Please copy the lines below, exactly as they are, from the one with "dovolj obnoviti, da" through the one with "ulasan 5 bintang", and leave out the pictures.

+++ RECORD EXTRACTS +++

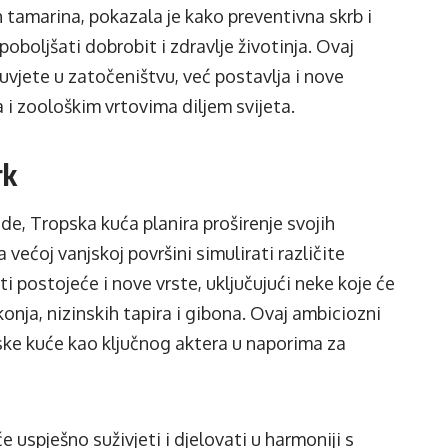
 tamarina, pokazala je kako preventivna skrb i
boljšati dobrobit i zdravlje životinja. Ovaj
uvjete u zatočeništvu, već postavlja i nove
 i zoološkim vrtovima diljem svijeta.
rk
de, Tropska kuća planira proširenje svojih
na većoj vanjskoj površini simulirati različite
i postojeće i nove vrste, uključujući neke koje će
 konja, nizinskih tapira i gibona. Ovaj ambiciozni
ske kuće kao ključnog aktera u naporima za
uspješno suživjeti i djelovati u harmoniji s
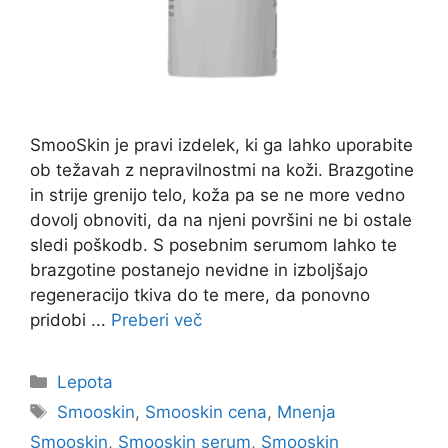
SmooSkin je pravi izdelek, ki ga lahko uporabite
ob težavah z nepravilnostmi na koži. Brazgotine
in strije grenijo telo, koža pa se ne more vedno
dovolj obnoviti, da na njeni površini ne bi ostale
sledi poškodb. S posebnim serumom lahko te
brazgotine postanejo nevidne in izboljšajo
regeneracijo tkiva do te mere, da ponovno
pridobi ...
Preberi več
Kategorije
Lepota
Oznake
Smooskin
,
Smooskin cena
,
Mnenja
Smooskin
,
Smooskin serum
,
Smooskin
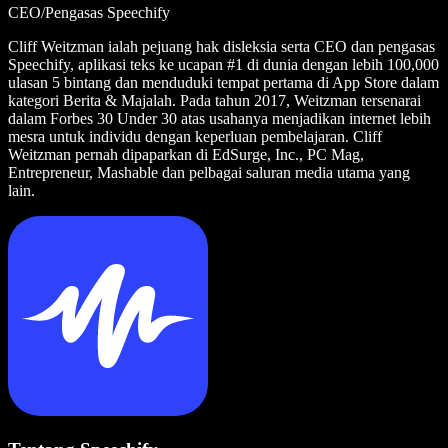
CEO/Pengasas Speechify
Cliff Weitzman ialah pejuang hak disleksia serta CEO dan pengasas
Speechify, aplikasi teks ke ucapan #1 di dunia dengan lebih 100,000
ulasan 5 bintang dan menduduki tempat pertama di App Store dalam
kategori Berita & Majalah. Pada tahun 2017, Weitzman tersenarai
dalam Forbes 30 Under 30 atas usahanya menjadikan internet lebih
mesra untuk individu dengan keperluan pembelajaran. Cliff
Weitzman pernah dipaparkan di EdSurge, Inc., PC Mag,
Entrepreneur, Mashable dan pelbagai saluran media utama yang
lain.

+++

### ANSWER TO THIS PROBLEM:
dovolj obnoviti, da na njeni površini ne bi ostale
sledi poškodb. S posebnim serumom lahko te
brazgotine postanejo nevidne in izboljšajo
regeneracijo tkiva do te mere, da ponovno
pridobi ...
Preberi več
Kategorije
Lepota
Oznake
Smooskin
,
Smooskin cena
,
Mnenja
Smooskin
,
Smooskin serum
,
Smooskin
CEO/Pengasas Speechify
Cliff Weitzman ialah pejuang hak disleksia serta CEO dan pengasas
Speechify, aplikasi teks ke ucapan #1 di dunia dengan lebih 100,000
ulasan 5 bintang dan menduduki tempat pertama di App Store dalam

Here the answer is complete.